Saved entries:
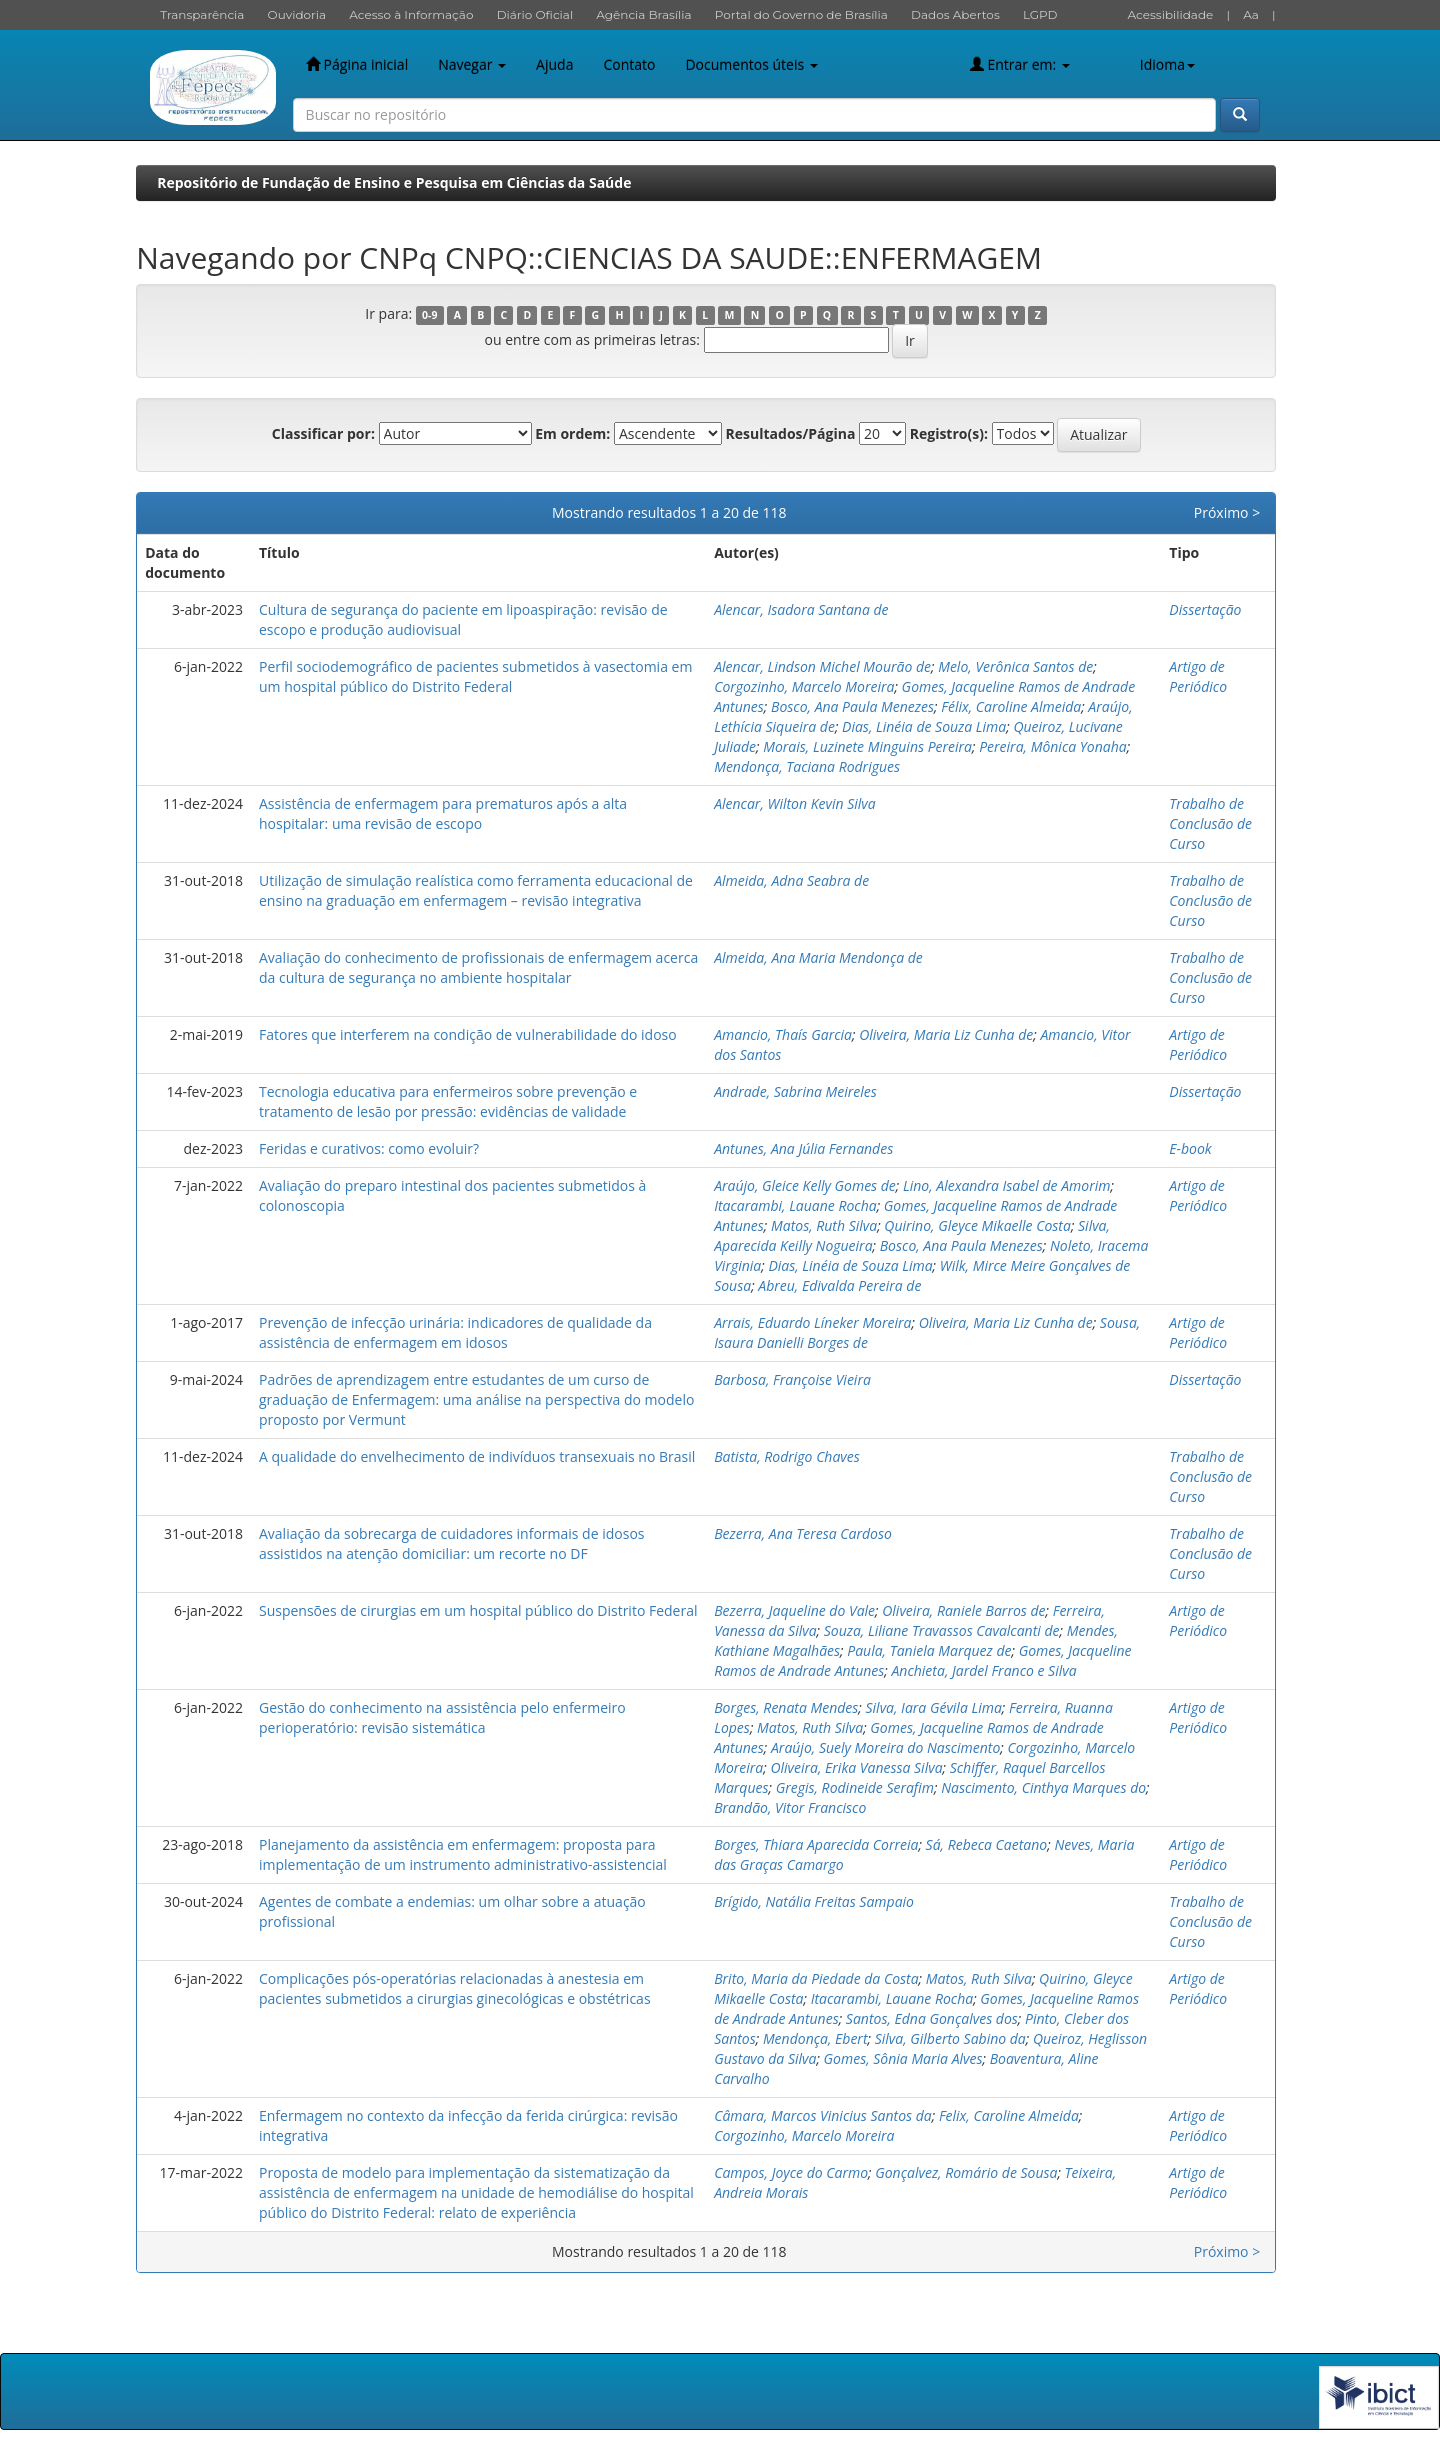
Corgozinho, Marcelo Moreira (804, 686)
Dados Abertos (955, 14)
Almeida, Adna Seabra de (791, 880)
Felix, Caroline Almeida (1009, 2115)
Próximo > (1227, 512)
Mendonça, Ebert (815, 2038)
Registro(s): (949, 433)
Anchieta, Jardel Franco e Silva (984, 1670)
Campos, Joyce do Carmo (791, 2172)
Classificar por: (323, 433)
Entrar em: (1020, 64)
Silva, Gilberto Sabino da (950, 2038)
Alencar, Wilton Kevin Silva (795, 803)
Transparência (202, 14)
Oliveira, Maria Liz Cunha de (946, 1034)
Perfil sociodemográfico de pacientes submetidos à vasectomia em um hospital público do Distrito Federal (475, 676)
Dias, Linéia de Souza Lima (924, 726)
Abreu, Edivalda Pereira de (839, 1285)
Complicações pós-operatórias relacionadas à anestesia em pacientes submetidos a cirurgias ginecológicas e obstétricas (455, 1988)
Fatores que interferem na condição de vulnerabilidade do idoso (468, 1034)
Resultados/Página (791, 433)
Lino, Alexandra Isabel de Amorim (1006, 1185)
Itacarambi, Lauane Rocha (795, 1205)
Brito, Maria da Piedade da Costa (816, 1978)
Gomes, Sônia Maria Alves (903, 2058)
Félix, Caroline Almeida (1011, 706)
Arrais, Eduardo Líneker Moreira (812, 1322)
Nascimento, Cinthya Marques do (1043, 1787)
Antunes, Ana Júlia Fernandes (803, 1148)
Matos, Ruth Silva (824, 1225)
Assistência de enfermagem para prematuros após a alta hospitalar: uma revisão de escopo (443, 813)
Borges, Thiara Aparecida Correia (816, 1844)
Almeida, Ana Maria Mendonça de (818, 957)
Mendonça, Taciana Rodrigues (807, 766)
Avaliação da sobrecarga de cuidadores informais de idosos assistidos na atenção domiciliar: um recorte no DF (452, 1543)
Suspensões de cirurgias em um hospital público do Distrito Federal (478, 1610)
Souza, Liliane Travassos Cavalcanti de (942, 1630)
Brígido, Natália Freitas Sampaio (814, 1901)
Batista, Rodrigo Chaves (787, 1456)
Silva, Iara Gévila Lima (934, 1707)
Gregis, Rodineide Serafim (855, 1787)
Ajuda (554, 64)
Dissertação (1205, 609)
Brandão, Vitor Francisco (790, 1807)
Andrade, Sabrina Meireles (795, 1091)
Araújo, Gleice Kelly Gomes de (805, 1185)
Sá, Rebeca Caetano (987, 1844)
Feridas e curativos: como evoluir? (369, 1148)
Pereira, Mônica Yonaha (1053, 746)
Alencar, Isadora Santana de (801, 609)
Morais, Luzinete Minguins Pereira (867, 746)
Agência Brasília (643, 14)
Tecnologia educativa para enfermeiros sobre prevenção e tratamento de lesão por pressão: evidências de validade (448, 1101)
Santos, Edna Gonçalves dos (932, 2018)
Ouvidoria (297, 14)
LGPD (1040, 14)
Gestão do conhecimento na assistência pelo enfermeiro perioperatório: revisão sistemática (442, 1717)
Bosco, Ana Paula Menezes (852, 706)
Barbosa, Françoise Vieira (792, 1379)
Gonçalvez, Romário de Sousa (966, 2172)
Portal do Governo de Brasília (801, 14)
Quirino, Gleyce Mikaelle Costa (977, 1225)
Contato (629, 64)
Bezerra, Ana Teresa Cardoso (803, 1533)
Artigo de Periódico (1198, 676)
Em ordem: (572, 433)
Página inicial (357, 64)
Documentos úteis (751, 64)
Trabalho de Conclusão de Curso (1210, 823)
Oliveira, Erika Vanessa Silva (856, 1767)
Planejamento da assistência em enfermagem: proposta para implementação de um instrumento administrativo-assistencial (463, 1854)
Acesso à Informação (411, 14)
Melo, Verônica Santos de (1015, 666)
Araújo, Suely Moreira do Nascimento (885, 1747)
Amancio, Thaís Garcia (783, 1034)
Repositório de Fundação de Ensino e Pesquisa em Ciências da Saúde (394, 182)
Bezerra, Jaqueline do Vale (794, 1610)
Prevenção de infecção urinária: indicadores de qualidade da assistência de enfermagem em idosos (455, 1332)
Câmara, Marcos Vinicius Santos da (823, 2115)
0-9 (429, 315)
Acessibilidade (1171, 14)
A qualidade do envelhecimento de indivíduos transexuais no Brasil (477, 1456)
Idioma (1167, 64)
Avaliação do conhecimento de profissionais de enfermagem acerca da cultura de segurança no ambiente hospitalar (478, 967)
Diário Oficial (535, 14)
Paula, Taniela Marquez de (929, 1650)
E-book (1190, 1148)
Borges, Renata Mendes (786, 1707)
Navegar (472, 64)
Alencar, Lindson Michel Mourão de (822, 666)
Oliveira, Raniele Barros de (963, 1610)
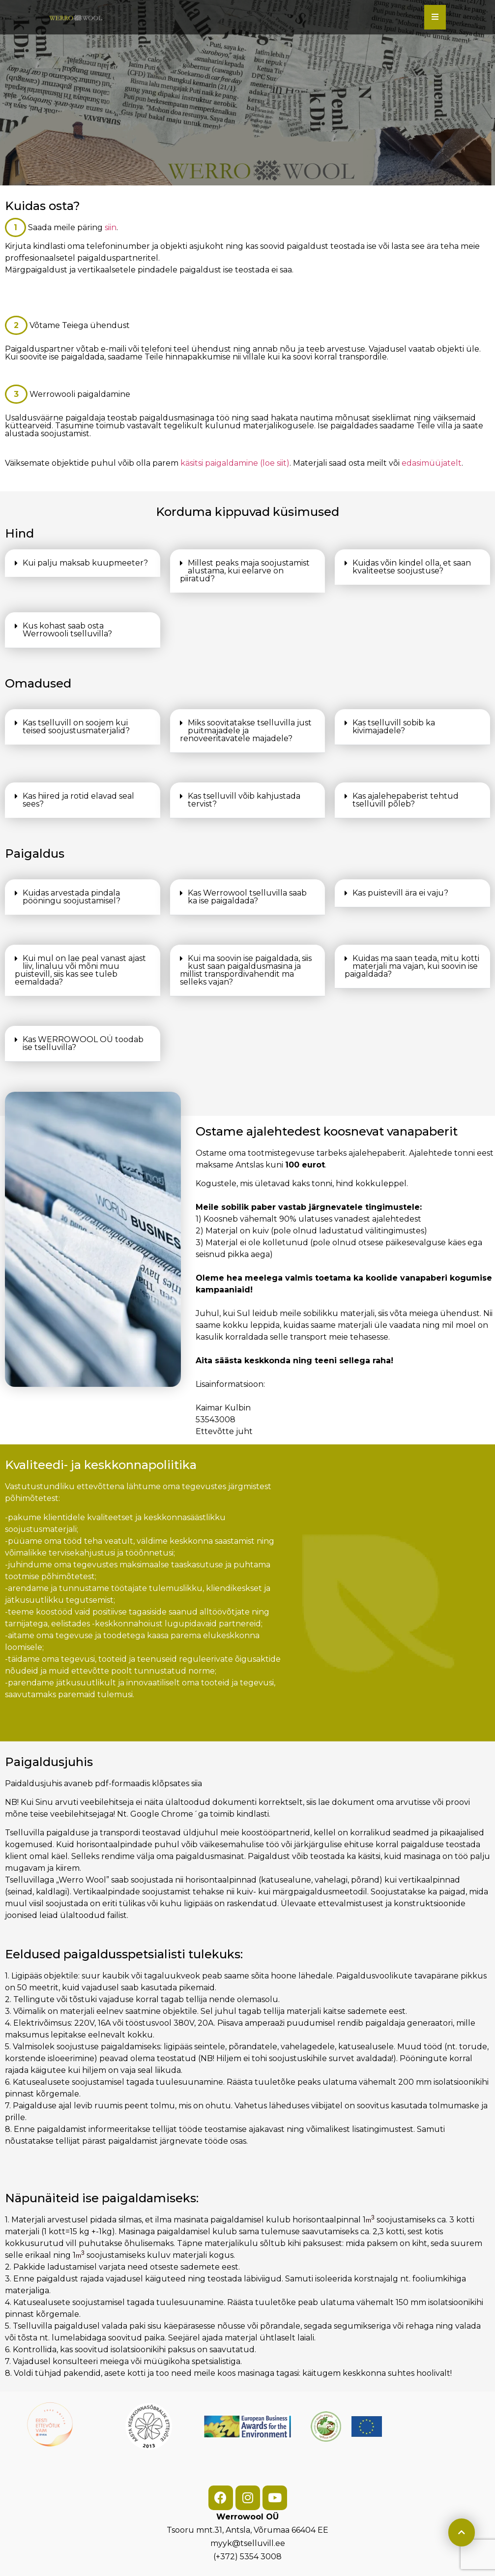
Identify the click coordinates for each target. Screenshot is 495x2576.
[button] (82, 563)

Work to be completed: A verbatim copy of the data, pictures removed, is the expected result.

Solution to this exercise:
Corgozinho, Marcelo Moreira (804, 686)
Dados Abertos (955, 14)
Almeida, Adna Seabra de (791, 880)
Felix, Caroline Almeida (1009, 2115)
Próximo > (1227, 512)
Mendonça, Ebert (815, 2038)
Registro(s): (949, 433)
Anchieta, Jardel Franco e Silva (984, 1670)
Campos, Joyce do Carmo (791, 2172)
Classificar por: (323, 433)
Entrar em: (1020, 64)
Silva, Gilberto Sabino da (950, 2038)
Alencar, Wilton Kevin Silva (795, 803)
Transparência (202, 14)
Oliveira, Maria Liz Cunha de (946, 1034)
Perfil sociodemográfico de pacientes submetidos à vasectomia em um hospital público do Distrito Federal (475, 676)
Dias, Linéia de Souza Lima (924, 726)
Abreu, Edivalda Pereira de (839, 1285)
Complicações pós-operatórias relacionadas à anestesia em pacientes submetidos a cirurgias ginecológicas e obstétricas (455, 1988)
Fatores que interferem na condição de vulnerabilidade do idoso (468, 1034)
Resultados/Página (791, 433)
Lino, Alexandra Isabel de Amorim (1006, 1185)
Itacarambi, Lauane Rocha (795, 1205)
Brito, Maria da Piedade da Costa (816, 1978)
Gomes, Sônia Maria Alves (903, 2058)
Félix, Caroline Almeida (1011, 706)
Arrais, Eduardo Líneker Moreira (812, 1322)
Nascimento, Cinthya Marques do (1043, 1787)
Antunes, Ana Júlia Fernandes (803, 1148)
Matos, Ruth Silva (824, 1225)
Assistência de enfermagem para prematuros após a alta hospitalar: uma revisão de escopo (443, 813)
Borges, Thiara Aparecida Correia (816, 1844)
Almeida, Ana Maria Mendonça de (818, 957)
Mendonça, Taciana Rodrigues (807, 766)
Avaliação da sobrecarga de cuidadores informais de idosos assistidos na atenção domiciliar: um recorte no DF (452, 1543)
Suspensões de cirurgias em um hospital público do Distrito Federal (478, 1610)
Souza, Liliane Travassos Cavalcanti de (942, 1630)
Brígido, Natália Freitas Sampaio (814, 1901)
Batista, Rodrigo Chaves (787, 1456)
Silva, Iara Gévila Lima (934, 1707)
Gregis, Rodineide Serafim (855, 1787)
Ajuda (554, 64)
Dissertação (1205, 609)
Brandão, Vitor Francisco (790, 1807)
Andrade, Sabrina Meireles (795, 1091)
Araújo, Gleice Kelly Gomes de (805, 1185)
Sá, Rebeca Caetano (987, 1844)
Feridas e curativos: como evoluir? (369, 1148)
Pereira, Mônica Yonaha (1053, 746)
Alencar, Isadora Santana de (801, 609)
Morais, Luzinete Minguins Pereira (867, 746)
Agência Brasília (643, 14)
Tecnologia educativa para enfermeiros sobre prevenção e tratamento de lesão por pressão: evidências de validade (448, 1101)
Santos, Edna Gonçalves dos (932, 2018)
Ouvidoria (297, 14)
LGPD (1040, 14)
Gestão do conhecimento na assistência pelo enfermeiro perioperatório: revisão sistemática (442, 1717)
Bosco, Ana Paula Menezes (852, 706)
Barbosa, Françoise Vieira (792, 1379)
Gonçalvez, Romário de Sousa (966, 2172)
Portal do Governo de Brasília (801, 14)
Quirino, Gleyce Mikaelle Costa (977, 1225)
Contato (629, 64)
Bezerra, Ana Teresa Cardoso (803, 1533)
Artigo de Periódico (1198, 676)
Em ordem: (572, 433)
Página inicial (357, 64)
Documentos úteis (751, 64)
Trabalho de Conclusão de Curso (1210, 823)
Oliveira, Erika Vanessa Silva (856, 1767)
Planejamento da assistência em enfermagem: proposta para implementação de um instrumento administrativo-assistencial (463, 1854)
Acesso à Informação (411, 14)
Melo, Verônica Santos de (1015, 666)
Araújo, Suely Moreira do Nascimento (885, 1747)
Amancio, Thaís Garcia (783, 1034)
Repositório de Fundação de Ensino e Pesquisa em Ciências da Saúde (394, 182)
Bezerra, Jaqueline do Vale (794, 1610)
Prevenção de infecção urinária: indicadores de qualidade da assistência de enfermagem em idosos (455, 1332)
Câmara, Marcos Vinicius Santos da (823, 2115)
0-9 (429, 315)
Acessibilidade (1171, 14)
A qualidade do envelhecimento de indivíduos transexuais no Brasil (477, 1456)
Idioma (1167, 64)
Avaliação do conhecimento de profissionais de enfermagem acerca da cultura de segurança no ambiente hospitalar (478, 967)
Diário Oficial (535, 14)
Paula, Taniela Marquez de (929, 1650)
E-book (1190, 1148)
Borges, Renata Mendes (786, 1707)
Navegar (472, 64)
Alencar, Lindson Michel Mourão de (822, 666)
Oliveira, Raniele Barros de (963, 1610)
Identify the click coordinates for each target. Screenshot is 495x2576.
[button] (82, 563)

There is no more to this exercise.